A primeira é que, para as Escrituras Hebraicas e a tradição judaica, as transgressões de um ser humano contra outro são mais graves que as transgressões cometidas contra Deus.

O motivo é que Deus é comparável a uma pessoa que perdoa facilmente as ofensas cometidas contra si. A disposição divina é muito mais voltada ao perdão do que ao castigo. Segundo o texto bíblico, Deus demora a irar-se, mas é rápido em arrepender-se do mal (da ‘punição’ pretendida). Ou seja, lento em trazer retaliação, mas rápido em fazê-la cessar.

“Mas isso desagradou extremamente a Jonas, e ele ficou irado.
E orou ao Senhor, e disse: Ah! Senhor! Não foi esta minha palavra, estando ainda na minha terra?

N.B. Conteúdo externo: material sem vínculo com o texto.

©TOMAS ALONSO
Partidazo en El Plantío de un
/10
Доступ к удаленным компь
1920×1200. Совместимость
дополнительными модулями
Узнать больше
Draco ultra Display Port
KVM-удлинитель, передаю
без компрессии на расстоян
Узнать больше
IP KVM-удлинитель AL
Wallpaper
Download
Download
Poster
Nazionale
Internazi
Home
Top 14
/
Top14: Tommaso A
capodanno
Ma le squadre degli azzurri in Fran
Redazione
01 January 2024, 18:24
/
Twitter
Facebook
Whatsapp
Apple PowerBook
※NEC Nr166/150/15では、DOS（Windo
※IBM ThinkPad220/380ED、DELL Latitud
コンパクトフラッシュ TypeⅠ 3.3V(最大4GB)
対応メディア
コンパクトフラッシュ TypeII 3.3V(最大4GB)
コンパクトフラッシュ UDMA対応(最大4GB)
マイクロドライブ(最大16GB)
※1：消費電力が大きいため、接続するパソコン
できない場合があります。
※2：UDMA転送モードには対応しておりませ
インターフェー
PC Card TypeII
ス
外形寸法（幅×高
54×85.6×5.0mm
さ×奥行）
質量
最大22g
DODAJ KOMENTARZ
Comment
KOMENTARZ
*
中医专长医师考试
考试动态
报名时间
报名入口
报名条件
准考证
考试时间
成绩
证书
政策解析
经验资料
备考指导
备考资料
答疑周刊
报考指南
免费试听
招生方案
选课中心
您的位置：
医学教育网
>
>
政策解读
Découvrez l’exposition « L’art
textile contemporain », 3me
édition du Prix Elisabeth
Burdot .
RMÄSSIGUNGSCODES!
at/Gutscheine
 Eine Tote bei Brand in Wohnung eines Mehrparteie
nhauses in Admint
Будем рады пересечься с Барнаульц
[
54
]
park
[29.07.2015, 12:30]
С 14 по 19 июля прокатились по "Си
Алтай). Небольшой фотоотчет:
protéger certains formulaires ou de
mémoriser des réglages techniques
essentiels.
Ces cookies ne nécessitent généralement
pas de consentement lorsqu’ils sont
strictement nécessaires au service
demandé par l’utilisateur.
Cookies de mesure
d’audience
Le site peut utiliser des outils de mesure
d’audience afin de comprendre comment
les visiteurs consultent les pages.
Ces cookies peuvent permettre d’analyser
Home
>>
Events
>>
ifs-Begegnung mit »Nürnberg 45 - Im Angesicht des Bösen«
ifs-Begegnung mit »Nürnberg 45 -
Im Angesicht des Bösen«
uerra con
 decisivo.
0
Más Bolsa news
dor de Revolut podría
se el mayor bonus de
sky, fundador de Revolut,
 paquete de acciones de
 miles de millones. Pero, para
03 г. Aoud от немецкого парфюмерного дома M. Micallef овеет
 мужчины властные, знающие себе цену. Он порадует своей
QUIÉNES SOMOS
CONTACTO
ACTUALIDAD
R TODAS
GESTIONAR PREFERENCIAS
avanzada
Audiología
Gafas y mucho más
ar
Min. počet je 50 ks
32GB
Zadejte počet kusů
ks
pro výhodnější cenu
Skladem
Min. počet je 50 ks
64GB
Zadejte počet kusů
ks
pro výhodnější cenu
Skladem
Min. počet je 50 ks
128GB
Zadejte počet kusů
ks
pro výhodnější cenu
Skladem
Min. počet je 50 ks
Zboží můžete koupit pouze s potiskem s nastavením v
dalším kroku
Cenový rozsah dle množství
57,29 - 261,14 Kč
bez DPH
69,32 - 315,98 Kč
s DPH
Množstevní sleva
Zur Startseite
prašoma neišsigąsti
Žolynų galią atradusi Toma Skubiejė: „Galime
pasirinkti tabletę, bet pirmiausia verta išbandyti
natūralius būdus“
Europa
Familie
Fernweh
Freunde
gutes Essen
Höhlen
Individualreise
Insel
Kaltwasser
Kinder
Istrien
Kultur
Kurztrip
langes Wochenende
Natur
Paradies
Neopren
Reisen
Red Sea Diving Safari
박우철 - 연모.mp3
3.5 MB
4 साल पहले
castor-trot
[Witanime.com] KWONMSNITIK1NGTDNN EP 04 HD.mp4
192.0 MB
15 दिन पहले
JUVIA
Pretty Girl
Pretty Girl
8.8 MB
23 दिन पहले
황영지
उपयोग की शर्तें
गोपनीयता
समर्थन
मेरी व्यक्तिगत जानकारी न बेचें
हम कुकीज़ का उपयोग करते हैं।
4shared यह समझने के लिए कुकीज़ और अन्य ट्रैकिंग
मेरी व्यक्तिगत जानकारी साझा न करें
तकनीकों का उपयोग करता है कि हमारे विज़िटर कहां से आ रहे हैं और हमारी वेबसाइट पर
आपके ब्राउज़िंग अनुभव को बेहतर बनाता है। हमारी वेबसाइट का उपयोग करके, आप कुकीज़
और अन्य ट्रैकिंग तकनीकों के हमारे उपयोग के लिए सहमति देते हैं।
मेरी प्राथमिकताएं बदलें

Por isso é que me preveni, fugindo para Társis, pois sabia que és Deus compassivo e misericordioso, longânimo e grande em benignidade, e que te arrependes do mal.” (Jonas 4:1,2)

“O Senhor é tardio em irar-se, mas grande em poder, e ao culpado não tem por inocente” (Naum 1:3)

“O Senhor é compassivo e misericordioso, mui paciente e cheio de amor.
Não acusa sem cessar nem fica ressentido para sempre;
não nos trata conforme os nossos pecados nem nos retribui conforme as nossas iniqüidades.” (Salmos 103:8–10)

Por outro lado, os textos bíblicos também enfatizam o quanto Deus se importa com o sofrimento dos injustiçados, e como Ele (mesmo que demore) trará retaliação se os humanos eles mesmos não conseguirem resolver tais injustiças e mal feitos.

“O Senhor faz justiça e defende a causa dos oprimidos.” (Salmos 103:6)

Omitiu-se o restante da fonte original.